Panel Paper: Solar soft cost knowledge network developed through ontological model

Thursday, July 19, 2018
Building 3, Room 211 (ITAM)

*Names in bold indicate Presenter

Erik Funkhouser, Varun Rai and Ariane Beck, University of Texas, Austin


Sustained U.S. solar photovoltaic (PV) demand and supply-side policies, in concert with efforts across the world, have led to significant improvements in the cost of solar PV hardware. As a result, the installed cost of solar PV has declined. Recently, attention has turned to non-hardware “soft” costs, which have remained stubbornly high, and now makeup a disproportionately high share of residential solar PV costs compared to a decade ago. Until recently, soft costs, including customer acquisition, design and siting, operations, finance, and installation labor, have been an afterthought in the effort to bring to bear renewable energy solutions and, as a result, little agreement exists across sectors and amongst scholars.

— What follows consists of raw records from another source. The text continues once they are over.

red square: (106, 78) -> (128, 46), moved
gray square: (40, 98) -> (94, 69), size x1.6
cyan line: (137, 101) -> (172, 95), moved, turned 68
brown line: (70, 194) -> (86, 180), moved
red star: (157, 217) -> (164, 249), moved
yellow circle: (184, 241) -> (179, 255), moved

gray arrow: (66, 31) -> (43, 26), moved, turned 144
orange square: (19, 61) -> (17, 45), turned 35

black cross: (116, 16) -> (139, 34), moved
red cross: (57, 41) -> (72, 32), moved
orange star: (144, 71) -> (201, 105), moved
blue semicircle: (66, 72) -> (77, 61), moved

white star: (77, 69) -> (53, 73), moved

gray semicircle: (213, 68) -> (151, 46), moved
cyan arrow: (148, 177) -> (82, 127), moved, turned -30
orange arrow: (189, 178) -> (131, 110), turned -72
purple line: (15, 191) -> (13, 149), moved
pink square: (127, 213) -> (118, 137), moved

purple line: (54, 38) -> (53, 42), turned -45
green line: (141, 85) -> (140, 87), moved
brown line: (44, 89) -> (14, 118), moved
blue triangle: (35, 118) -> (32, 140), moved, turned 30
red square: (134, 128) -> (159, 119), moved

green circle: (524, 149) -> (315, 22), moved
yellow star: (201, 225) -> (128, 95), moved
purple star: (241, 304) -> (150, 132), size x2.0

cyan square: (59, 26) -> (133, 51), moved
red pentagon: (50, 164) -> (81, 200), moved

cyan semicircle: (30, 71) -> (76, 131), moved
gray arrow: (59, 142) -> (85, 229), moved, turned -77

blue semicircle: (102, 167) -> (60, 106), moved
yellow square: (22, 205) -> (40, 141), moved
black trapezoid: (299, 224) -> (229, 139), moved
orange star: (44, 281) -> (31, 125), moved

In this paper we develop an original ontology, systematically and semantically organizing the soft cost knowledge domain. The ontology, developed using concepts from more than 185 relevant studies and market reports, illustrates the relationships behind solar sector soft costs, the actors engaged in the soft cost ecosystem, and the interactions, knowledge flows and learning processes that ultimately influence soft costs. The result is a first-of-kind comprehensive overview of the solar sector’s non-hardware ecosystem.

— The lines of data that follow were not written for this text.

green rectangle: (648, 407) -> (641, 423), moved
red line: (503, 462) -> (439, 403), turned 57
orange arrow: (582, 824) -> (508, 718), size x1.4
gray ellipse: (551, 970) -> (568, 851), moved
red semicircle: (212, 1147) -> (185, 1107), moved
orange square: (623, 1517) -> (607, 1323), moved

The ontology is the ground-level building block for a large, multiyear research endeavor, exploring soft cost drivers, and the state of learning mechanisms that need to be addressed for soft costs to fall. This paper also introduces how the ontology has been used directly 1) to improve the integrity of a national survey of installation firms and 2) validate understanding of firm-level processes through case study research.